_Exercise goal_
Filter the records for lines holding the string "President".

_Supplied records_
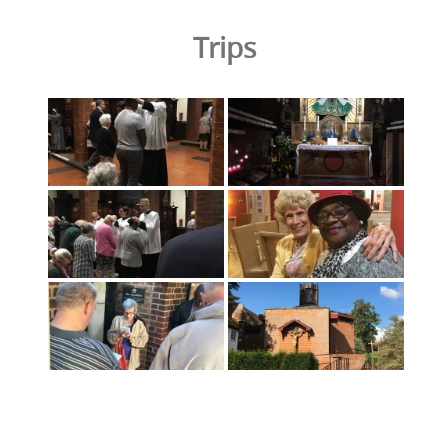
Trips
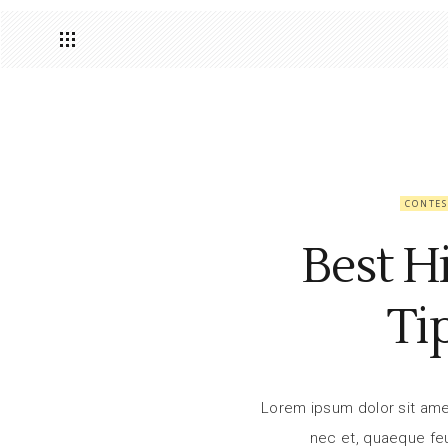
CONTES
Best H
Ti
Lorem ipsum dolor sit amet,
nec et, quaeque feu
...
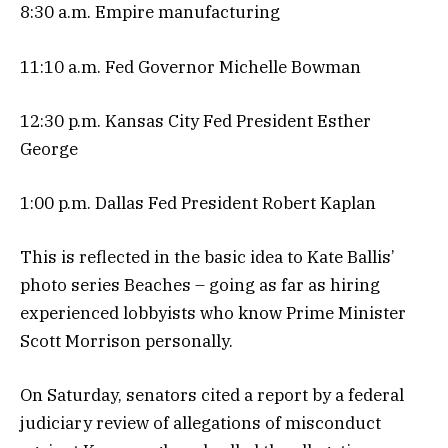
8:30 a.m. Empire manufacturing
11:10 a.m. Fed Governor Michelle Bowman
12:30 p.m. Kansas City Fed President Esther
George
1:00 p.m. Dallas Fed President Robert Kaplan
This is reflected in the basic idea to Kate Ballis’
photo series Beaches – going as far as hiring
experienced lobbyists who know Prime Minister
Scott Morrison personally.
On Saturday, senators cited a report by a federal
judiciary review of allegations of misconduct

_Reply to the exercise_
12:30 p.m. Kansas City Fed President Esther
1:00 p.m. Dallas Fed President Robert Kaplan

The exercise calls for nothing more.